--- Excerpted records Enclosed Below ---

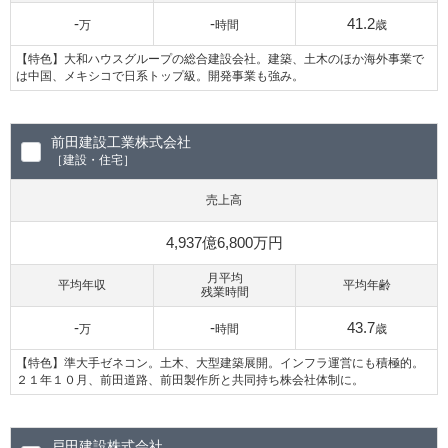
-
-
41.2
万
時間
歳
【特色】大和ハウスグループの総合建設会社。建築、土木のほか海外事業で
は中国、メキシコで日系トップ級。開発事業も強み。
前田建設工業株式会社
［建設・住宅］
売上高
4,937億6,800万円
月平均
平均年収
平均年齢
残業時間
-
-
43.7
万
時間
歳
【特色】準大手ゼネコン。土木、大型建築展開。インフラ運営にも積極的。
２１年１０月、前田道路、前田製作所と共同持ち株会社体制に。
戸田建設株式会社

--- End of Enclosed Excerpted records ---

Task to carry out:
What is needed is an exact copy of the data, without any pictures.

Completed exercise:
-
-
41.2
万
時間
歳
【特色】大和ハウスグループの総合建設会社。建築、土木のほか海外事業で
は中国、メキシコで日系トップ級。開発事業も強み。
前田建設工業株式会社
［建設・住宅］
売上高
4,937億6,800万円
月平均
平均年収
平均年齢
残業時間
-
-
43.7
万
時間
歳
【特色】準大手ゼネコン。土木、大型建築展開。インフラ運営にも積極的。
２１年１０月、前田道路、前田製作所と共同持ち株会社体制に。
戸田建設株式会社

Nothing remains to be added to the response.